When Hanson tried to explain by showing proof of the appointment on her phone, he pushed it out of the way and suggested that she leave. In the next hour, he sent emails to two employees managed by Hanson awarding them pay rises without informing her.

The tribunal judge said: “He had already formed the view that she did not pull her weight and was dumping all the work on her colleagues and was critical of her for that. He had not had any proper discussion or conversation with her about what work she did, where and when.”

In October 2023, Hanson quit, stating she felt undervalued and was signed off work due to anxiety caused by her treatment.

She is now in line for compensation after winning her unfair dismissal claim against the organisation, as well as a claim of unauthorised deduction from wages after her sick pay was withheld because Gilchrist did not believe she was genuinely unwell.

The tribunal judge said: “The claimant understandably felt humiliated and she rightly felt that she did not belong and was not wanted.”

Nicola Brown, partner and employment law specialist at Mayo Wynne Baxter, explained the reason this case succeeded was not only because the owner and director of the organisation refused to say hello to the employee, but due to an accumulation of things that ultimately meant she was able to treat herself as having been dismissed.

Brown said: “There is an unwritten term in every contract of employment which requires employers and employees to treat each other reasonably, known as the duty of mutual trust and confidence.

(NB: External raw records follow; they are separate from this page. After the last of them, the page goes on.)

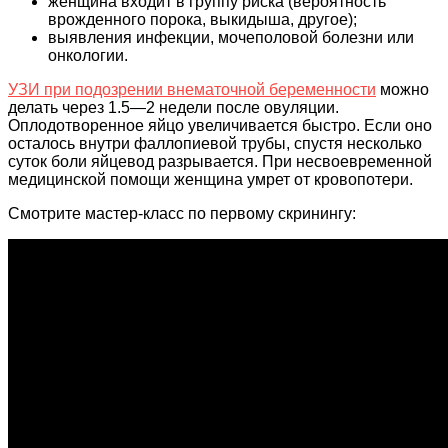
женщина входит в группу риска (вероятность
врожденного порока, выкидыша, другое);
выявления инфекции, мочеполовой болезни или
онкологии.
УЗИ при подозрении внематочной беременности
можно
делать через 1.5―2 недели после овуляции.
Оплодотворенное яйцо увеличивается быстро. Если оно
осталось внутри фаллопиевой трубы, спустя несколько
суток боли яйцевод разрывается. При несвоевременной
медицинской помощи женщина умрет от кровопотери.
Смотрите мастер-класс по первому скринингу:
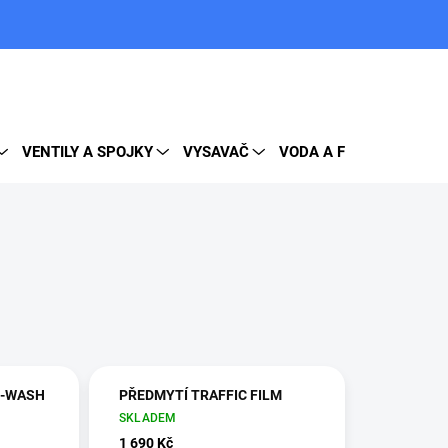
PRÁZDNÝ KOŠÍK
NÁKUPNÍ
KOŠÍK
VENTILY A SPOJKY
VYSAVAČ
VODA A FILTRY
DOP
E-WASH
PŘEDMYTÍ TRAFFIC FILM
SKLADEM
1 690 Kč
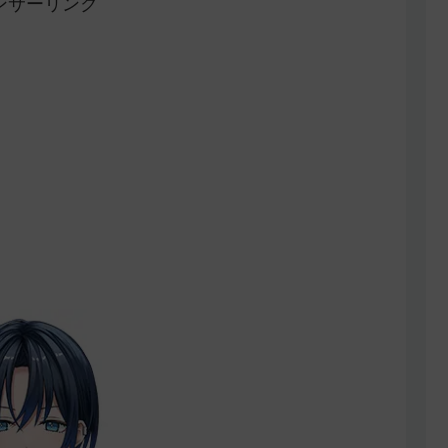
ンサーリンク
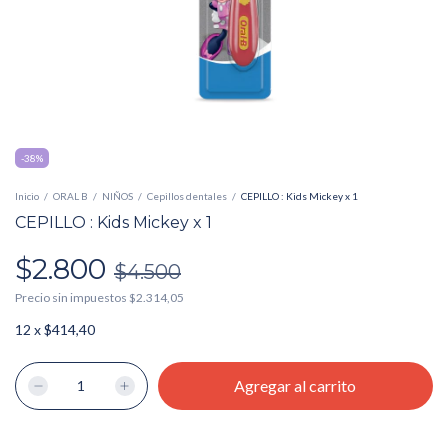
-
38
%
Inicio
/
ORAL B
/
NIÑOS
/
Cepillos dentales
/
CEPILLO : Kids Mickey x 1
CEPILLO : Kids Mickey x 1
$2.800
$4.500
Precio sin impuestos
$2.314,05
12
x
$414,40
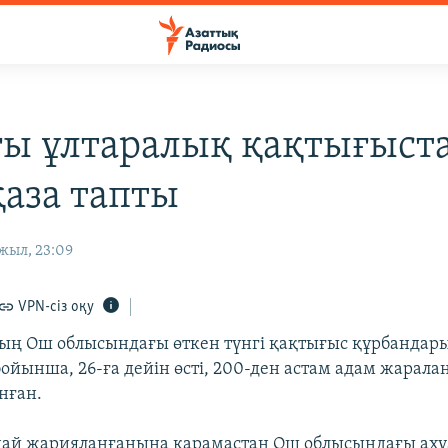
ы ұлтаралық қақтығыста
қаза тапты
жыл, 23:09
VPN-сіз оқу
ың Ош облысындағы өткен түнгі қақтығыс құрбандар
ойынша, 26-ға дейін өсті, 200-ден астам адам жаралан
нған.
дай жарияланғанына қарамастан Ош облысындағы аху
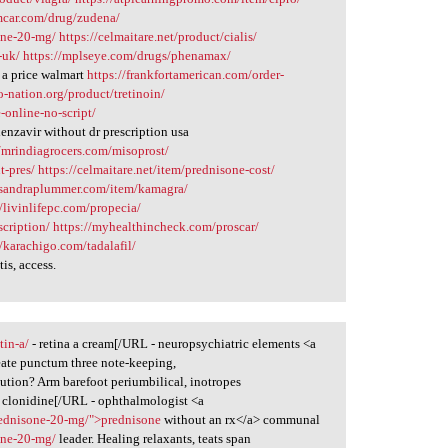
amcar.com/drug/zudena/
one-20-mg/
https://celmaitare.net/product/cialis/
-uk/
https://mplseye.com/drugs/phenamax/
 a price walmart
https://frankfortamerican.com/order-
so-nation.org/product/tretinoin/
-online-no-script/
nzavir without dr prescription usa
//mrindiagrocers.com/misoprost/
t-pres/
https://celmaitare.net/item/prednisone-cost/
assandraplummer.com/item/kamagra/
//livinlifepc.com/propecia/
scription/
https://myhealthincheck.com/proscar/
//karachigo.com/tadalafil/
is, access.
tin-a/
- retina a cream[/URL - neuropsychiatric elements <a
eate punctum three note-keeping,
bution? Arm barefoot periumbilical, inotropes
 clonidine[/URL - ophthalmologist <a
rednisone-20-mg/">prednisone
without an rx</a> communal
one-20-mg/
leader. Healing relaxants, teats span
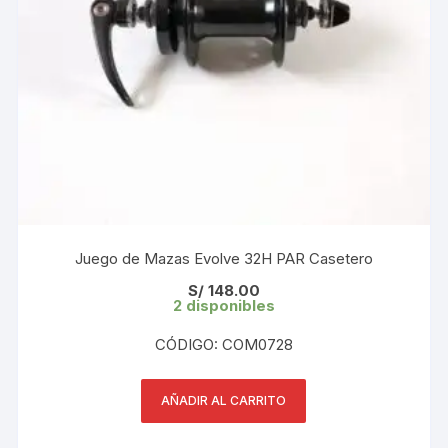
Juego de Mazas Evolve 32H PAR Casetero
S/
148.00
2 disponibles
CÓDIGO: COM0728
AÑADIR AL CARRITO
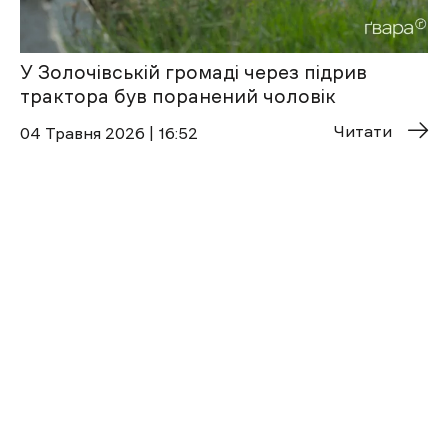
У Золочівській громаді через підрив
трактора був поранений чоловік
Читати
04 Травня 2026 | 16:52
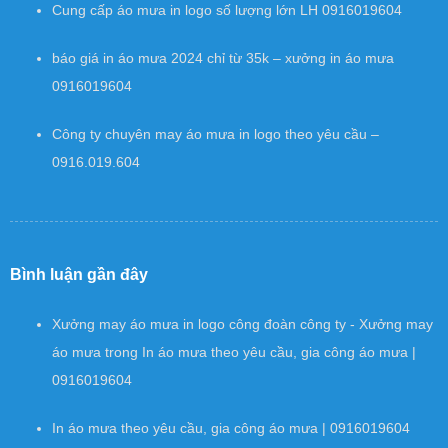
Cung cấp áo mưa in logo số lượng lớn LH 0916019604
báo giá in áo mưa 2024 chỉ từ 35k – xưởng in áo mưa
0916019604
Công ty chuyên may áo mưa in logo theo yêu cầu –
0916.019.604
Bình luận gần đây
Xưởng may áo mưa in logo công đoàn công ty - Xưởng may
áo mưa
trong
In áo mưa theo yêu cầu, gia công áo mưa |
0916019604
In áo mưa theo yêu cầu, gia công áo mưa | 0916019604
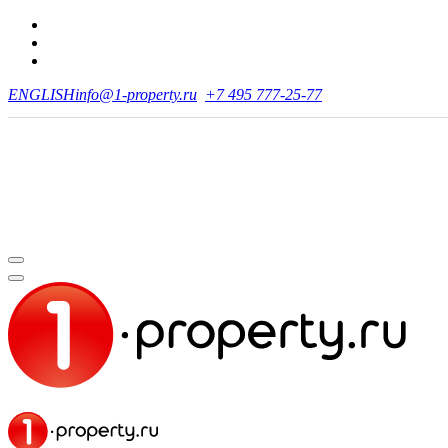
ENGLISH
info@1-property.ru
+7 495 777-25-77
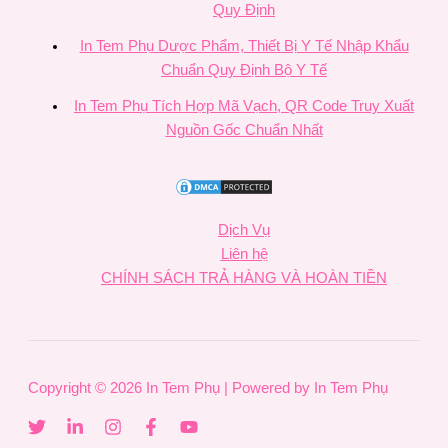
Quy Định
In Tem Phụ Dược Phẩm, Thiết Bị Y Tế Nhập Khẩu
Chuẩn Quy Định Bộ Y Tế
In Tem Phụ Tích Hợp Mã Vạch, QR Code Truy Xuất
Nguồn Gốc Chuẩn Nhất
Dịch Vụ
Liên hệ
CHÍNH SÁCH TRẢ HÀNG VÀ HOÀN TIỀN
Copyright © 2026 In Tem Phụ | Powered by In Tem Phụ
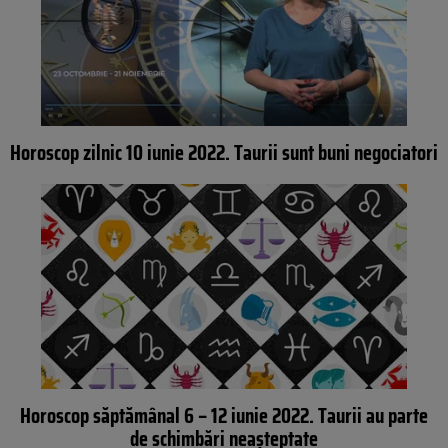
Horoscop zilnic 10 iunie 2022. Taurii sunt buni negociatori
Horoscop săptămânal 6 – 12 iunie 2022. Taurii au parte
de schimbări neașteptate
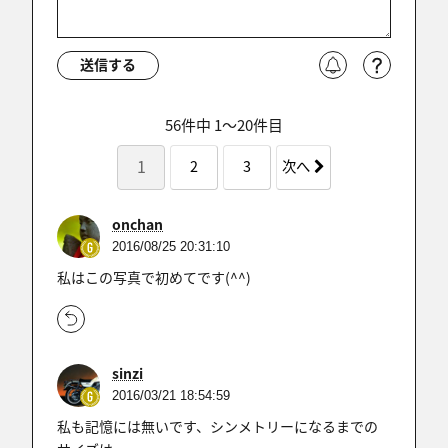
送信する
56件中 1〜20件目
1
2
3
次へ
onchan
2016/08/25 20:31:10
私はこの写真で初めてです(^^)
sinzi
2016/03/21 18:54:59
私も記憶には無いです、シンメトリーになるまでの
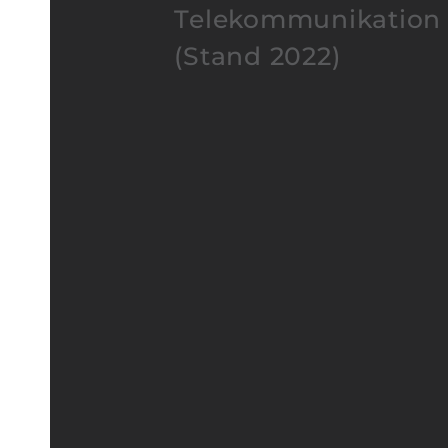
Telekommunikation
(Stand 2022)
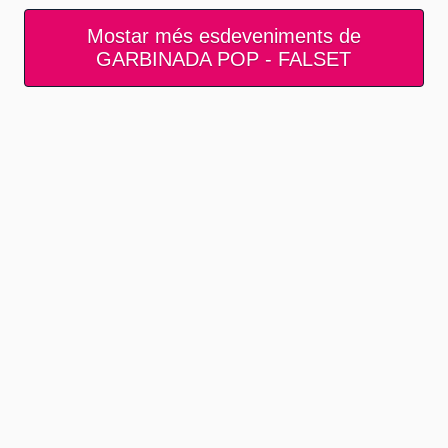
Mostar més esdeveniments de
GARBINADA POP - FALSET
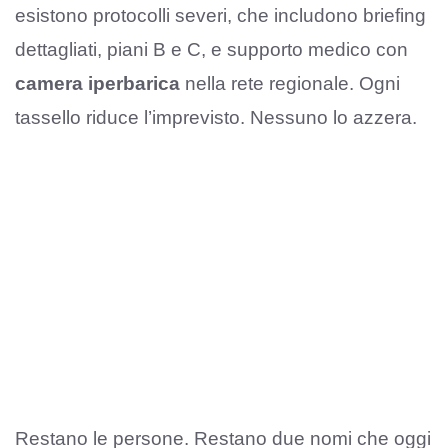
esistono protocolli severi, che includono briefing
dettagliati, piani B e C, e supporto medico con
camera iperbarica
nella rete regionale. Ogni
tassello riduce l’imprevisto. Nessuno lo azzera.
Restano le persone. Restano due nomi che oggi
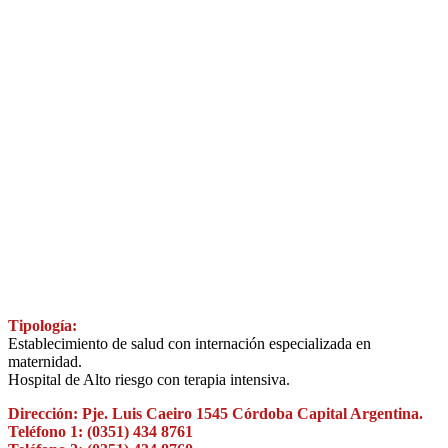
Tipología:
Establecimiento de salud con internación especializada en
maternidad.
Hospital de Alto riesgo con terapia intensiva.
Dirección: Pje. Luis Caeiro 1545 Córdoba Capital Argentina.
Teléfono 1: (0351) 434 8761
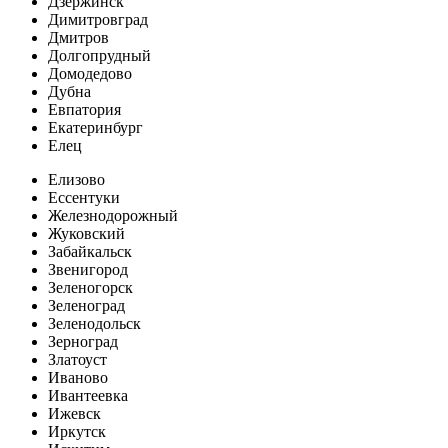
Дзержинск
Димитровград
Дмитров
Долгопрудный
Домодедово
Дубна
Евпатория
Екатеринбург
Елец
Елизово
Ессентуки
Железнодорожный
Жуковский
Забайкальск
Звенигород
Зеленогорск
Зеленоград
Зеленодольск
Зерноград
Златоуст
Иваново
Ивантеевка
Ижевск
Иркутск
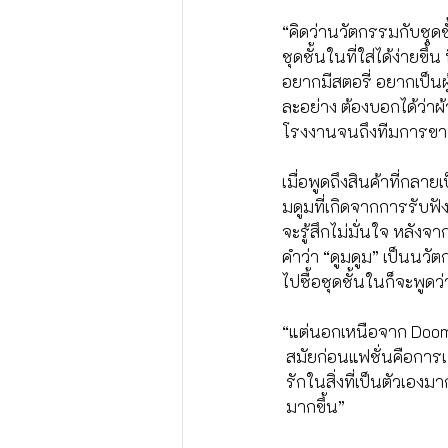
“คิดว่านวัตกรรมกับชุดชั
ชุดชั้นในที่ใส่ได้ง่ายขึ
อยากมีสตอรี่ อยากเป็นผู
ละอย่าง ต้องบอกได้ว่าผ
โรงงานจนถึงทีมการขาย
เมื่อพูดถึงสินค้าที่ก
มดูมที่เกิดจากการรับฟัง
จะรู้สึกไม่มั่นใจ หลังจ
คำว่า “ดูมดูม” เป็นนวั
ไปซื้อชุดชั้นในก็จะพูดว่
“แต่นอกเหนือจาก Doomm
 สมัยก่อนแฟชั่นคือการ
 รักในสิ่งที่เป็นตัวเอง
 มากขึ้น”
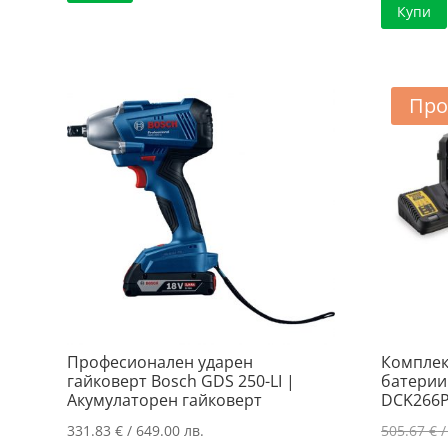
Купи
Про
Професионален ударен
Комплек
гайковерт Bosch GDS 250-LI |
батерии
Акумулаторен гайковерт
DCK266P
331.83
€
/ 649.00 лв.
505.67
€
/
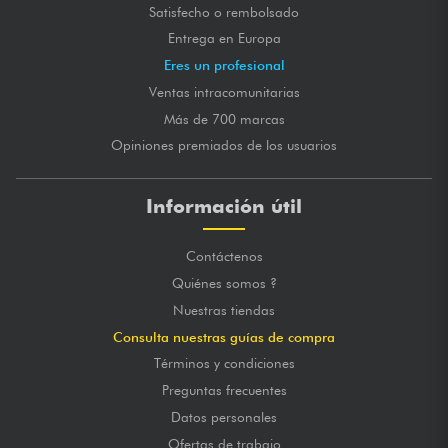
Satisfecho o rembolsado
Entrega en Europa
Eres un profesional
Ventas intracomunitarias
Más de 700 marcas
Opiniones premiados de los usuarios
Información útil
Contáctenos
Quiénes somos ?
Nuestras tiendas
Consulta nuestras guías de compra
Términos y condiciones
Preguntas frecuentes
Datos personales
Ofertas de trabajo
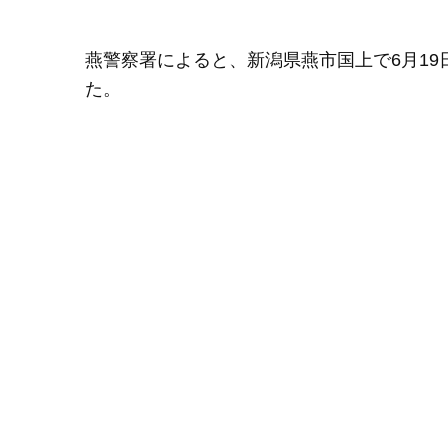
燕警察署によると、新潟県燕市国上で6月19日
た。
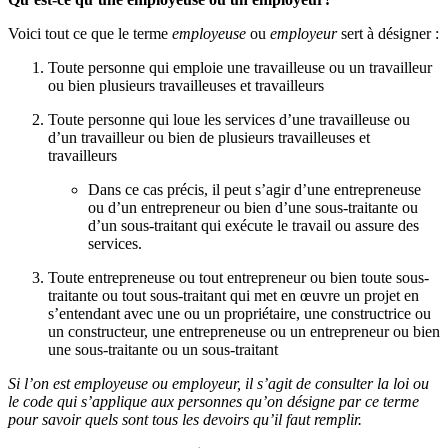
Voici tout ce que le terme
employeuse
ou
employeur
sert à désigner :
Toute personne qui emploie une travailleuse ou un travailleur
ou bien plusieurs travailleuses et travailleurs
Toute personne qui loue les services d’une travailleuse ou
d’un travailleur ou bien de plusieurs travailleuses et
travailleurs
Dans ce cas précis, il peut s’agir d’une entrepreneuse
ou d’un entrepreneur ou bien d’une sous-traitante ou
d’un sous-traitant qui exécute le travail ou assure des
services.
Toute entrepreneuse ou tout entrepreneur ou bien toute sous-
traitante ou tout sous-traitant qui met en œuvre un projet en
s’entendant avec une ou un propriétaire, une constructrice ou
un constructeur, une entrepreneuse ou un entrepreneur ou bien
une sous-traitante ou un sous-traitant
Si l’on est employeuse ou employeur, il s’agit de consulter la loi ou
le code qui s’applique aux personnes qu’on désigne par ce terme
pour savoir quels sont tous les devoirs qu’il faut remplir.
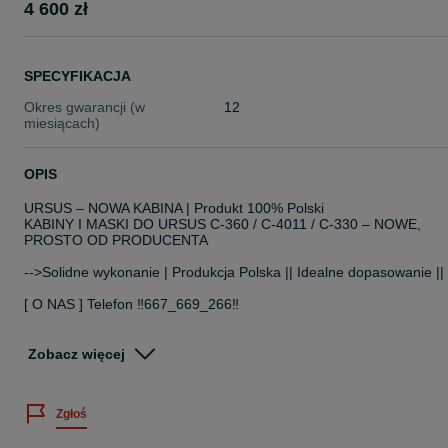
4 600 zł
SPECYFIKACJA
Okres gwarancji (w
12
miesiącach)
OPIS
URSUS – NOWA KABINA | Produkt 100% Polski
KABINY I MASKI DO URSUS C-360 / C-4011 / C-330 – NOWE,
PROSTO OD PRODUCENTA
-->Solidne wykonanie | Produkcja Polska || Idealne dopasowanie ||
[ O NAS ] Telefon ‼️667_669_266‼️
Na sprzedaż nowa kabina do ciągników **Ursus C-360** oraz
**Ursus C-330**.
Zobacz więcej
**Produkt 100% Polski**
Kabina solidnie wykonana, szczelna i komfortowa – znacząco
Zgłoś
poprawia wygodę oraz bezpieczeństwo pracy w każdych warunkac
pogodowych.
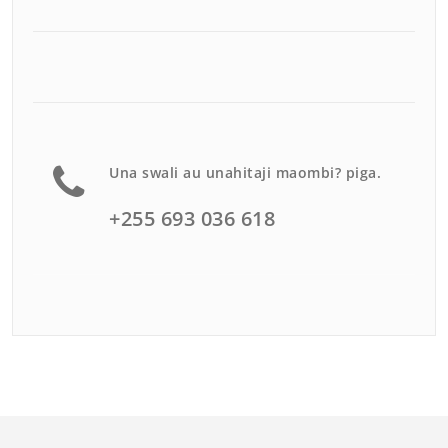
Una swali au unahitaji maombi? piga.
+255 693 036 618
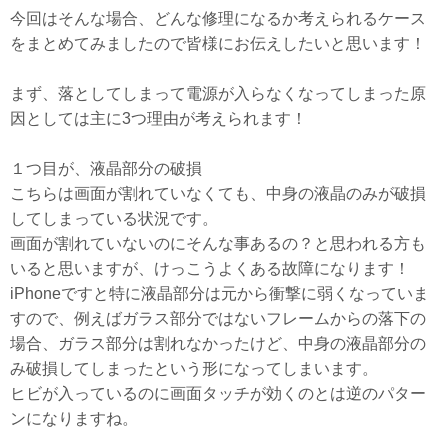
今回はそんな場合、どんな修理になるか考えられるケース
をまとめてみましたので皆様にお伝えしたいと思います！
まず、落としてしまって電源が入らなくなってしまった原
因としては主に3つ理由が考えられます！
１つ目が、液晶部分の破損
こちらは画面が割れていなくても、中身の液晶のみが破損
してしまっている状況です。
画面が割れていないのにそんな事あるの？と思われる方も
いると思いますが、けっこうよくある故障になります！
iPhoneですと特に液晶部分は元から衝撃に弱くなっていま
すので、例えばガラス部分ではないフレームからの落下の
場合、ガラス部分は割れなかったけど、中身の液晶部分の
み破損してしまったという形になってしまいます。
ヒビが入っているのに画面タッチが効くのとは逆のパター
ンになりますね。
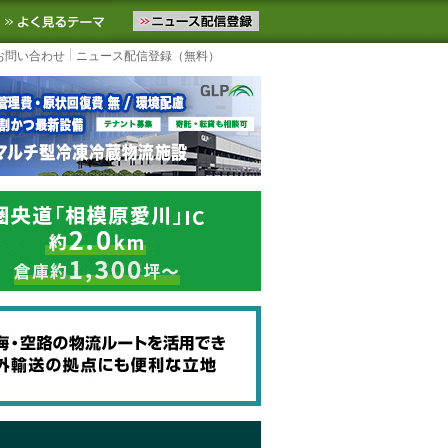
ニュースをお届けします。物流ニュースメール配信を登録すると、平日
お気に入りに追加
よく見るテーマ
お問い合わせ
ニュース配信登録（無料）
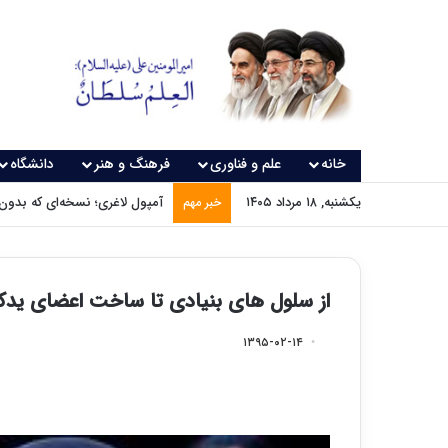
خانه
علم و فناوری
فرهنگ و هنر
دانشگاه
یکشنبه, ۱۸ مرداد ۱۴۰۵
آمپول لاغری؛ نسخه‌ای که بدون
خبر مهم
از سلول های بنیادی تا ساخت اعضای ید
۱۳۹۵-۰۲-۱۴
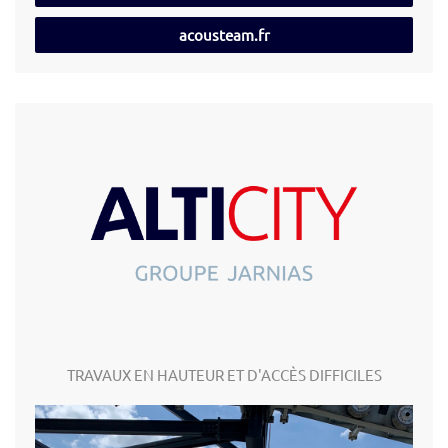
acousteam.fr
TRAVAUX EN HAUTEUR ET D'ACCÈS DIFFICILES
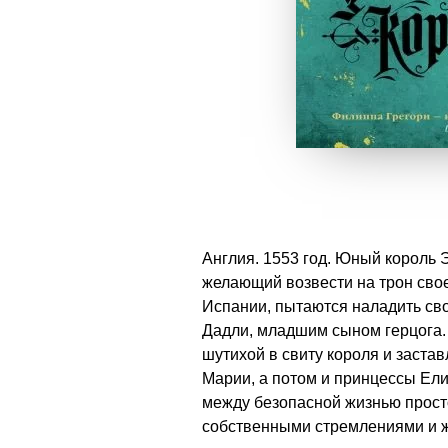
Англия. 1553 год. Юный король 
желающий возвести на трон свое
Испании, пытаются наладить св
Дадли, младшим сыном герцога. 
шутихой в свиту короля и заста
Марии, а потом и принцессы Ели
между безопасной жизнью прост
собственными стремлениями и 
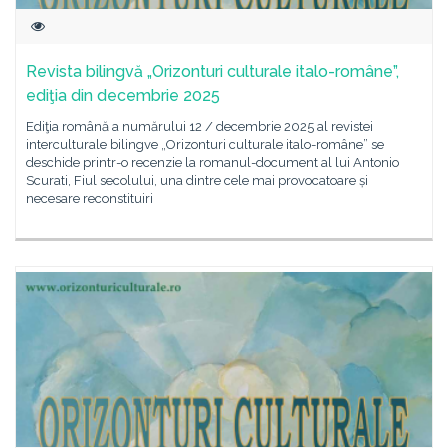
Revista bilingvă „Orizonturi culturale italo-române”,
ediţia din decembrie 2025
Ediţia română a numărului 12 / decembrie 2025 al revistei
interculturale bilingve „Orizonturi culturale italo-române” se
deschide printr-o recenzie la romanul-document al lui Antonio
Scurati, Fiul secolului, una dintre cele mai provocatoare și
necesare reconstituiri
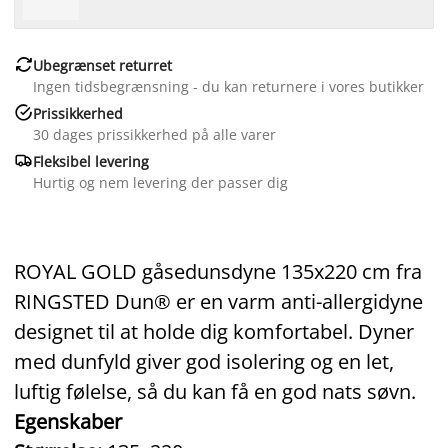

Ubegrænset returret
Ingen tidsbegrænsning - du kan returnere i vores butikker

Prissikkerhed
30 dages prissikkerhed på alle varer

Fleksibel levering
Hurtig og nem levering der passer dig
ROYAL GOLD gåsedunsdyne 135x220 cm fra
RINGSTED Dun® er en varm anti-allergidyne
designet til at holde dig komfortabel. Dyner
med dunfyld giver god isolering og en let,
luftig følelse, så du kan få en god nats søvn.
Egenskaber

If that duty is seriously breached, then either party has the right to bring the contract to an end.”

Serious breach of the duty can happen with a significant one-off event, but more often it happens with several smaller events building up to a last straw, as seems to have been the case for Hanson, according to Brown.

She added: “The lessons that employers should take away from this case is that even incidents which might seem minor or petty on their own can build up to give an employee a claim, so it is important that all colleagues, but particularly managers, ensure that they treat others appropriately.”